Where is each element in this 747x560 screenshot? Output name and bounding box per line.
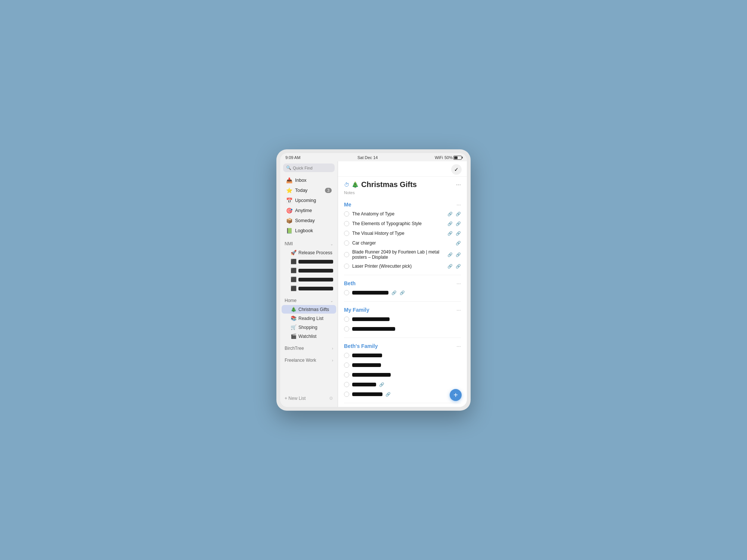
task-checkbox[interactable] xyxy=(344,231,349,236)
task-item: 🔗 xyxy=(338,380,467,389)
section-header-me: Me ··· xyxy=(338,199,467,209)
chevron-icon: ⌄ xyxy=(330,242,333,246)
section-options-my-family[interactable]: ··· xyxy=(456,307,461,313)
section-title-beths-family: Beth's Family xyxy=(344,343,378,349)
reading-list-emoji: 📚 xyxy=(291,315,297,321)
task-item: Car charger🔗 xyxy=(338,238,467,248)
search-icon: 🔍 xyxy=(286,165,291,170)
status-date: Sat Dec 14 xyxy=(357,155,378,160)
task-checkbox[interactable] xyxy=(344,252,349,257)
task-checkbox[interactable] xyxy=(344,211,349,217)
task-checkbox[interactable] xyxy=(344,363,349,368)
logbook-label: Logbook xyxy=(295,228,332,233)
upcoming-label: Upcoming xyxy=(295,198,332,203)
section-title-my-family: My Family xyxy=(344,307,369,313)
task-checkbox[interactable] xyxy=(344,372,349,377)
shopping-label: Shopping xyxy=(298,325,317,330)
main-content: ✓ ⏱ 🎄 Christmas Gifts ··· Notes Me ··· xyxy=(338,161,467,407)
today-badge: 3 xyxy=(325,188,332,193)
sections-container: Me ··· The Anatomy of Type🔗🔗The Elements… xyxy=(338,198,467,407)
section-beth: Beth ··· 🔗🔗 xyxy=(338,277,467,300)
task-checkbox[interactable] xyxy=(344,264,349,269)
task-link-icon: 🔗 xyxy=(447,252,453,257)
task-checkbox[interactable] xyxy=(344,221,349,226)
christmas-gifts-label: Christmas Gifts xyxy=(298,307,329,312)
anytime-label: Anytime xyxy=(295,208,332,213)
release-process-label: Release Process xyxy=(298,250,332,255)
section-options-beth[interactable]: ··· xyxy=(456,280,461,286)
task-checkbox[interactable] xyxy=(344,353,349,358)
sidebar-item-today[interactable]: ⭐ Today 3 xyxy=(282,186,336,195)
task-link-icon: 🔗 xyxy=(400,290,405,295)
task-link-icon: 🔗 xyxy=(456,252,461,257)
sidebar-sub-item-christmas-gifts[interactable]: 🎄 Christmas Gifts xyxy=(282,305,336,314)
group-header-freelance-work[interactable]: Freelance Work › xyxy=(280,356,338,364)
task-text xyxy=(352,316,390,323)
chevron-icon: › xyxy=(332,358,333,363)
group-header-birchtree[interactable]: BirchTree › xyxy=(280,344,338,352)
task-item: The Visual History of Type🔗🔗 xyxy=(338,228,467,238)
sidebar-item-anytime[interactable]: 🎯 Anytime xyxy=(282,206,336,215)
task-item xyxy=(338,314,467,324)
main-header: ✓ xyxy=(338,161,467,177)
redacted-text xyxy=(352,373,391,377)
sidebar-item-inbox[interactable]: 📥 Inbox xyxy=(282,175,336,185)
sidebar-item-logbook[interactable]: 📗 Logbook xyxy=(282,226,336,236)
groups-container: NMI ⌄ 🚀 Release Process ⬛ ⬛ ⬛ ⬛ Home ⌄ 🎄… xyxy=(280,236,338,364)
sidebar-sub-item-nmi-item4[interactable]: ⬛ xyxy=(282,275,336,284)
new-list-button[interactable]: + New List ⚙ xyxy=(280,393,338,404)
reading-list-label: Reading List xyxy=(298,316,323,321)
task-checkbox[interactable] xyxy=(344,290,349,295)
smart-lists: 📥 Inbox ⭐ Today 3 📅 Upcoming 🎯 Anytime 📦… xyxy=(280,175,338,236)
task-link-icon: 🔗 xyxy=(456,221,461,226)
sidebar-sub-item-nmi-item2[interactable]: ⬛ xyxy=(282,257,336,266)
add-task-button[interactable]: + xyxy=(450,389,462,401)
group-header-nmi[interactable]: NMI ⌄ xyxy=(280,240,338,248)
task-checkbox[interactable] xyxy=(344,326,349,332)
task-item: The Elements of Typographic Style🔗🔗 xyxy=(338,219,467,228)
task-checkbox[interactable] xyxy=(344,240,349,246)
task-text xyxy=(352,391,382,398)
task-text xyxy=(352,352,382,359)
group-name: Home xyxy=(285,298,297,303)
battery-fill xyxy=(454,156,458,159)
redacted-text xyxy=(352,354,382,357)
upcoming-emoji: 📅 xyxy=(286,197,292,203)
task-options-button[interactable]: ··· xyxy=(456,181,461,188)
task-text: Blade Runner 2049 by Fourteen Lab | meta… xyxy=(352,249,444,260)
section-options-beths-family[interactable]: ··· xyxy=(456,343,461,349)
status-time: 9:09 AM xyxy=(285,155,300,160)
task-item xyxy=(338,360,467,370)
sidebar-sub-item-nmi-item5[interactable]: ⬛ xyxy=(282,284,336,293)
group-birchtree: BirchTree › xyxy=(280,344,338,352)
shopping-emoji: 🛒 xyxy=(291,324,297,330)
sidebar-sub-item-shopping[interactable]: 🛒 Shopping xyxy=(282,323,336,332)
search-input[interactable] xyxy=(293,166,332,170)
section-divider xyxy=(344,337,461,338)
logbook-emoji: 📗 xyxy=(286,228,292,234)
task-subtitle: Notes xyxy=(338,190,467,198)
task-checkbox[interactable] xyxy=(344,317,349,322)
section-header-my-family: My Family ··· xyxy=(338,305,467,314)
release-process-emoji: 🚀 xyxy=(291,250,297,255)
task-checkbox[interactable] xyxy=(344,382,349,387)
section-options-me[interactable]: ··· xyxy=(456,202,461,208)
sidebar-sub-item-release-process[interactable]: 🚀 Release Process xyxy=(282,248,336,257)
task-checkbox[interactable] xyxy=(344,392,349,397)
sidebar-sub-item-reading-list[interactable]: 📚 Reading List xyxy=(282,314,336,323)
group-header-home[interactable]: Home ⌄ xyxy=(280,296,338,305)
sidebar-sub-item-watchlist[interactable]: 🎬 Watchlist xyxy=(282,332,336,340)
section-header-anyone: Anyone ··· xyxy=(338,406,467,407)
task-item: Blade Runner 2049 by Fourteen Lab | meta… xyxy=(338,248,467,261)
sidebar-sub-item-nmi-item3[interactable]: ⬛ xyxy=(282,266,336,275)
sidebar-item-someday[interactable]: 📦 Someday xyxy=(282,216,336,225)
section-header-beth: Beth ··· xyxy=(338,278,467,288)
task-item: 🔗 xyxy=(338,389,467,399)
sidebar-item-upcoming[interactable]: 📅 Upcoming xyxy=(282,196,336,205)
task-link-icon: 🔗 xyxy=(456,241,461,246)
nmi-item3-label xyxy=(298,269,333,273)
search-bar[interactable]: 🔍 xyxy=(283,164,335,172)
collapse-button[interactable]: ✓ xyxy=(451,164,462,175)
redacted-text xyxy=(352,363,381,367)
section-divider xyxy=(344,301,461,302)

++++++++++

■ EXERCISE PROMPT
Keep the pictures out, and write out the rest of the data above word for word.

■ EXERCISE RESPONSE
Where is each element in this 747x560 screenshot? Output name and bounding box per line.
task-checkbox[interactable] xyxy=(344,231,349,236)
task-item: 🔗 xyxy=(338,380,467,389)
section-header-me: Me ··· xyxy=(338,199,467,209)
chevron-icon: ⌄ xyxy=(330,242,333,246)
section-options-my-family[interactable]: ··· xyxy=(456,307,461,313)
section-title-beths-family: Beth's Family xyxy=(344,343,378,349)
reading-list-emoji: 📚 xyxy=(291,315,297,321)
task-item: Car charger🔗 xyxy=(338,238,467,248)
search-icon: 🔍 xyxy=(286,165,291,170)
status-date: Sat Dec 14 xyxy=(357,155,378,160)
task-checkbox[interactable] xyxy=(344,252,349,257)
task-checkbox[interactable] xyxy=(344,211,349,217)
task-checkbox[interactable] xyxy=(344,363,349,368)
logbook-label: Logbook xyxy=(295,228,332,233)
upcoming-label: Upcoming xyxy=(295,198,332,203)
section-title-my-family: My Family xyxy=(344,307,369,313)
task-checkbox[interactable] xyxy=(344,372,349,377)
shopping-label: Shopping xyxy=(298,325,317,330)
main-content: ✓ ⏱ 🎄 Christmas Gifts ··· Notes Me ··· xyxy=(338,161,467,407)
today-badge: 3 xyxy=(325,188,332,193)
sections-container: Me ··· The Anatomy of Type🔗🔗The Elements… xyxy=(338,198,467,407)
section-beth: Beth ··· 🔗🔗 xyxy=(338,277,467,300)
task-checkbox[interactable] xyxy=(344,264,349,269)
task-link-icon: 🔗 xyxy=(447,252,453,257)
task-checkbox[interactable] xyxy=(344,221,349,226)
christmas-gifts-label: Christmas Gifts xyxy=(298,307,329,312)
anytime-label: Anytime xyxy=(295,208,332,213)
release-process-label: Release Process xyxy=(298,250,332,255)
section-options-beth[interactable]: ··· xyxy=(456,280,461,286)
task-checkbox[interactable] xyxy=(344,353,349,358)
sidebar-item-today[interactable]: ⭐ Today 3 xyxy=(282,186,336,195)
task-link-icon: 🔗 xyxy=(400,290,405,295)
task-link-icon: 🔗 xyxy=(456,252,461,257)
sidebar-sub-item-christmas-gifts[interactable]: 🎄 Christmas Gifts xyxy=(282,305,336,314)
group-header-freelance-work[interactable]: Freelance Work › xyxy=(280,356,338,364)
task-text xyxy=(352,316,390,323)
chevron-icon: › xyxy=(332,358,333,363)
group-header-birchtree[interactable]: BirchTree › xyxy=(280,344,338,352)
task-item: The Visual History of Type🔗🔗 xyxy=(338,228,467,238)
sidebar-item-anytime[interactable]: 🎯 Anytime xyxy=(282,206,336,215)
task-item xyxy=(338,314,467,324)
main-header: ✓ xyxy=(338,161,467,177)
redacted-text xyxy=(352,373,391,377)
sidebar-item-inbox[interactable]: 📥 Inbox xyxy=(282,175,336,185)
sidebar-item-logbook[interactable]: 📗 Logbook xyxy=(282,226,336,236)
groups-container: NMI ⌄ 🚀 Release Process ⬛ ⬛ ⬛ ⬛ Home ⌄ 🎄… xyxy=(280,236,338,364)
sidebar-sub-item-nmi-item4[interactable]: ⬛ xyxy=(282,275,336,284)
new-list-button[interactable]: + New List ⚙ xyxy=(280,393,338,404)
reading-list-label: Reading List xyxy=(298,316,323,321)
task-checkbox[interactable] xyxy=(344,290,349,295)
smart-lists: 📥 Inbox ⭐ Today 3 📅 Upcoming 🎯 Anytime 📦… xyxy=(280,175,338,236)
task-link-icon: 🔗 xyxy=(456,221,461,226)
sidebar-sub-item-nmi-item2[interactable]: ⬛ xyxy=(282,257,336,266)
add-task-button[interactable]: + xyxy=(450,389,462,401)
group-header-nmi[interactable]: NMI ⌄ xyxy=(280,240,338,248)
task-checkbox[interactable] xyxy=(344,326,349,332)
task-item: The Elements of Typographic Style🔗🔗 xyxy=(338,219,467,228)
task-checkbox[interactable] xyxy=(344,240,349,246)
task-text xyxy=(352,391,382,398)
task-text xyxy=(352,352,382,359)
group-name: Home xyxy=(285,298,297,303)
battery-fill xyxy=(454,156,458,159)
redacted-text xyxy=(352,354,382,357)
upcoming-emoji: 📅 xyxy=(286,197,292,203)
task-options-button[interactable]: ··· xyxy=(456,181,461,188)
task-text: Blade Runner 2049 by Fourteen Lab | meta… xyxy=(352,249,444,260)
section-options-beths-family[interactable]: ··· xyxy=(456,343,461,349)
status-time: 9:09 AM xyxy=(285,155,300,160)
task-item xyxy=(338,360,467,370)
sidebar-sub-item-nmi-item5[interactable]: ⬛ xyxy=(282,284,336,293)
group-birchtree: BirchTree › xyxy=(280,344,338,352)
shopping-emoji: 🛒 xyxy=(291,324,297,330)
sidebar-sub-item-shopping[interactable]: 🛒 Shopping xyxy=(282,323,336,332)
search-input[interactable] xyxy=(293,166,332,170)
section-divider xyxy=(344,337,461,338)
logbook-emoji: 📗 xyxy=(286,228,292,234)
task-subtitle: Notes xyxy=(338,190,467,198)
task-checkbox[interactable] xyxy=(344,317,349,322)
section-header-my-family: My Family ··· xyxy=(338,305,467,314)
release-process-emoji: 🚀 xyxy=(291,250,297,255)
task-checkbox[interactable] xyxy=(344,382,349,387)
section-options-me[interactable]: ··· xyxy=(456,202,461,208)
sidebar-sub-item-release-process[interactable]: 🚀 Release Process xyxy=(282,248,336,257)
task-checkbox[interactable] xyxy=(344,392,349,397)
sidebar-sub-item-reading-list[interactable]: 📚 Reading List xyxy=(282,314,336,323)
group-header-home[interactable]: Home ⌄ xyxy=(280,296,338,305)
sidebar-sub-item-watchlist[interactable]: 🎬 Watchlist xyxy=(282,332,336,340)
section-header-anyone: Anyone ··· xyxy=(338,406,467,407)
task-item: Blade Runner 2049 by Fourteen Lab | meta… xyxy=(338,248,467,261)
sidebar-sub-item-nmi-item3[interactable]: ⬛ xyxy=(282,266,336,275)
sidebar-item-someday[interactable]: 📦 Someday xyxy=(282,216,336,225)
section-header-beth: Beth ··· xyxy=(338,278,467,288)
task-item: 🔗 xyxy=(338,389,467,399)
sidebar-item-upcoming[interactable]: 📅 Upcoming xyxy=(282,196,336,205)
task-link-icon: 🔗 xyxy=(456,241,461,246)
nmi-item3-label xyxy=(298,269,333,273)
search-bar[interactable]: 🔍 xyxy=(283,164,335,172)
collapse-button[interactable]: ✓ xyxy=(451,164,462,175)
redacted-text xyxy=(352,363,381,367)
section-divider xyxy=(344,301,461,302)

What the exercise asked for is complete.